## HOW TO COMPLETE THIS TASK
Print exactly those lines that run from the beginning of the data to the line bearing "pondrá fin al último vínculo vivo", inclusive.

------------------------

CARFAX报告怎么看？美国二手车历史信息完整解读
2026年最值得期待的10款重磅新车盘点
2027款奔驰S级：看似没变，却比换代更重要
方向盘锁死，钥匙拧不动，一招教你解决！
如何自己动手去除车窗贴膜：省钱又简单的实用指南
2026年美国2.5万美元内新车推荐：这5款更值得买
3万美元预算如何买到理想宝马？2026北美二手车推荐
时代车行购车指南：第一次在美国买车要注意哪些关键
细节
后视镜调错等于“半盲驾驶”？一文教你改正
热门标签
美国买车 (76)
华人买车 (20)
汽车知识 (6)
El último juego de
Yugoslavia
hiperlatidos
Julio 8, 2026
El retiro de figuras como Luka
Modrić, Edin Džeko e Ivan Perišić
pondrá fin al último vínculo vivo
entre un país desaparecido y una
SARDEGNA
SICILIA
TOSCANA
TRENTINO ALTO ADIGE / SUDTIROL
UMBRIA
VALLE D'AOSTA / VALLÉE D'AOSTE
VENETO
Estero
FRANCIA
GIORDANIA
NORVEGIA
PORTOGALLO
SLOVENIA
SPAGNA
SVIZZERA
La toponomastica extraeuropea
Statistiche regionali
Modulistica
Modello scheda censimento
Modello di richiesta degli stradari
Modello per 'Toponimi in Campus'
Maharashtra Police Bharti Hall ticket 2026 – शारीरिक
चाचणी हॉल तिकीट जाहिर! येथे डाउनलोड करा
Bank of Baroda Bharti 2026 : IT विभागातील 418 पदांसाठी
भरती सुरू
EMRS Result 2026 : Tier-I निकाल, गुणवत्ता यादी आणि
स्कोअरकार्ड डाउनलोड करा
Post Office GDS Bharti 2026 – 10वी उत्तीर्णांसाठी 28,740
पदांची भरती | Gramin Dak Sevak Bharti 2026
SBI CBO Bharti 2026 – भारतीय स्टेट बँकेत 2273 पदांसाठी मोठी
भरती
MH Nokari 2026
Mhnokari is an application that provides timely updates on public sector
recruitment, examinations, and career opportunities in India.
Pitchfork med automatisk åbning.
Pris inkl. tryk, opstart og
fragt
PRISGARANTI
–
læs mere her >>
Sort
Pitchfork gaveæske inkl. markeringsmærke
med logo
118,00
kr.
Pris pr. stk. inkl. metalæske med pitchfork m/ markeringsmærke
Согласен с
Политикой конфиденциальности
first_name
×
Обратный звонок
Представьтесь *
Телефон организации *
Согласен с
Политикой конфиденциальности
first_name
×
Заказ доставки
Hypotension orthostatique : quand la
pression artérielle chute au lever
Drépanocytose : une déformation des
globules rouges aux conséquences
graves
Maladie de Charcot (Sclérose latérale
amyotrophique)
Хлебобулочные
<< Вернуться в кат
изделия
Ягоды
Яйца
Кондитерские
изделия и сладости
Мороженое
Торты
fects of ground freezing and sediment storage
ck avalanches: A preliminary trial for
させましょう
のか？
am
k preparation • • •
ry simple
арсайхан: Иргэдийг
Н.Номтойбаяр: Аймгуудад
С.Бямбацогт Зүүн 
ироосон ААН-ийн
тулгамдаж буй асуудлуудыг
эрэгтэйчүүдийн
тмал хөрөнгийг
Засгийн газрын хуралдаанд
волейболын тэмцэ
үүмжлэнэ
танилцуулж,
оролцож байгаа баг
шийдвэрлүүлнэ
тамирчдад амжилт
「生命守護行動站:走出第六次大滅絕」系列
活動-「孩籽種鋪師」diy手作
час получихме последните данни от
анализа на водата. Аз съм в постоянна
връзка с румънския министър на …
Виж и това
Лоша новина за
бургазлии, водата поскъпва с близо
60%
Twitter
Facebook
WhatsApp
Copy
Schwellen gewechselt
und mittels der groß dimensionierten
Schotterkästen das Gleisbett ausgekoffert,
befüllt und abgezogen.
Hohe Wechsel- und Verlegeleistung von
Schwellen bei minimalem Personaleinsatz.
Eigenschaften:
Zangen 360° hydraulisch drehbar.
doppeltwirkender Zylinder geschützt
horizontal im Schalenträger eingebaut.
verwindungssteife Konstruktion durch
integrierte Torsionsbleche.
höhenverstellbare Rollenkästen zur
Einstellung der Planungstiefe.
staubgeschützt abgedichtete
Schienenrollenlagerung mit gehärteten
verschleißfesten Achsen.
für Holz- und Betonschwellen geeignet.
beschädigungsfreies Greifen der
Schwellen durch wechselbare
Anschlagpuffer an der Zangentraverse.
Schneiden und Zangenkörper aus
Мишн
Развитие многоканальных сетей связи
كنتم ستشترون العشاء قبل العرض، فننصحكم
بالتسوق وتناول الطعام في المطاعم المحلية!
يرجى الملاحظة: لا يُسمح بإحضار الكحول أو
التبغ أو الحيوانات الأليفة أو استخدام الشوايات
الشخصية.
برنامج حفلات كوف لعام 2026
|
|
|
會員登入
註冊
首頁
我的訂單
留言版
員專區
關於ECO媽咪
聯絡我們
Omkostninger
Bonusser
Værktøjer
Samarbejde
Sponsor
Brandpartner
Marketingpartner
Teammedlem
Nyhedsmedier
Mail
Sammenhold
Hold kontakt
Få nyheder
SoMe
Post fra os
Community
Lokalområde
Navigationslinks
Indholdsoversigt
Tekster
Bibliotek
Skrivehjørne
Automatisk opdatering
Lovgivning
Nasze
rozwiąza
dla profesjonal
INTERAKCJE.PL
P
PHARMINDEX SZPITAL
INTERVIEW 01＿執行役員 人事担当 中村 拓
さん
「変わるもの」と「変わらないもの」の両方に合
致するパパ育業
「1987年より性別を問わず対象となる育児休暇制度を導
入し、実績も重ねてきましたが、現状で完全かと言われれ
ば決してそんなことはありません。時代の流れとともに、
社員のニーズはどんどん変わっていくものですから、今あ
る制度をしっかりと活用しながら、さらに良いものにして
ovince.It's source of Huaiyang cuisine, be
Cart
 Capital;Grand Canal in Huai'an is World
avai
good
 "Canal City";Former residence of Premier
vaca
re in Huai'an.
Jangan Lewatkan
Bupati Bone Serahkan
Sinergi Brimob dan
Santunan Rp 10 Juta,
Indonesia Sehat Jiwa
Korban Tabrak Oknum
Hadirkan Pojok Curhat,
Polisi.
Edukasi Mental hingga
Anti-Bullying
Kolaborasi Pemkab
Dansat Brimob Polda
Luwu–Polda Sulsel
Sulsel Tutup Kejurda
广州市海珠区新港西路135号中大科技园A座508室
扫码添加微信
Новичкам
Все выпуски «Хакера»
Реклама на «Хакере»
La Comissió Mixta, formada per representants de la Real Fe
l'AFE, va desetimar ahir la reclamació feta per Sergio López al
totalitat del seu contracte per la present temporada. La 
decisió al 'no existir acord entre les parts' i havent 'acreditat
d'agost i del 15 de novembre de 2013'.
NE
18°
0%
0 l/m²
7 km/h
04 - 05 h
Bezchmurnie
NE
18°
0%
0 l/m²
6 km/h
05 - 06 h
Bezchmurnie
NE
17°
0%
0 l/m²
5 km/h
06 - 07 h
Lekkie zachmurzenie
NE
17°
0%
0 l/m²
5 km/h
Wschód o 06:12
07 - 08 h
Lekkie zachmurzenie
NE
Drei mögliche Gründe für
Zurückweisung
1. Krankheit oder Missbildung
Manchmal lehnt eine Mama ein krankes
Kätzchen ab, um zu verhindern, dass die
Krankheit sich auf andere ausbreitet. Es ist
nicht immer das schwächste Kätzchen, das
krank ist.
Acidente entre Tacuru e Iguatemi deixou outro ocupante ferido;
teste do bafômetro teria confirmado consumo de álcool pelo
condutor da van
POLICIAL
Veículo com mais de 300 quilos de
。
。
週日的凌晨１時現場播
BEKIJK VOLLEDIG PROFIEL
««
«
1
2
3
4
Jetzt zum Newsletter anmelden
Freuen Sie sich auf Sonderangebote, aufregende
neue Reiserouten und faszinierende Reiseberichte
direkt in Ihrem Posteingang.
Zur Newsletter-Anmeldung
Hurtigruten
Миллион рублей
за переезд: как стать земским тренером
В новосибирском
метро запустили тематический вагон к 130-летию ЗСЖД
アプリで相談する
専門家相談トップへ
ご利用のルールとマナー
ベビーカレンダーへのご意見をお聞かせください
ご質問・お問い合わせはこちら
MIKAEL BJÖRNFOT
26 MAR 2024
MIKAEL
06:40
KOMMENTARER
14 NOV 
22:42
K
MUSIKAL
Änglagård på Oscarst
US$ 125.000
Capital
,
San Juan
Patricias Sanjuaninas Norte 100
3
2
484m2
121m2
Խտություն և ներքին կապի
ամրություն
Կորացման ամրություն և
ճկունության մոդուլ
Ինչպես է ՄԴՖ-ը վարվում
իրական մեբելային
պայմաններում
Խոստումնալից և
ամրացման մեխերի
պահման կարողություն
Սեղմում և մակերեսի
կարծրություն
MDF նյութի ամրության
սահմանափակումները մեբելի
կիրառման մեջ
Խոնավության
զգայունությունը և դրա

------------------------

## OUTPUT FOR THIS EXERCISE
CARFAX报告怎么看？美国二手车历史信息完整解读
2026年最值得期待的10款重磅新车盘点
2027款奔驰S级：看似没变，却比换代更重要
方向盘锁死，钥匙拧不动，一招教你解决！
如何自己动手去除车窗贴膜：省钱又简单的实用指南
2026年美国2.5万美元内新车推荐：这5款更值得买
3万美元预算如何买到理想宝马？2026北美二手车推荐
时代车行购车指南：第一次在美国买车要注意哪些关键
细节
后视镜调错等于“半盲驾驶”？一文教你改正
热门标签
美国买车 (76)
华人买车 (20)
汽车知识 (6)
El último juego de
Yugoslavia
hiperlatidos
Julio 8, 2026
El retiro de figuras como Luka
Modrić, Edin Džeko e Ivan Perišić
pondrá fin al último vínculo vivo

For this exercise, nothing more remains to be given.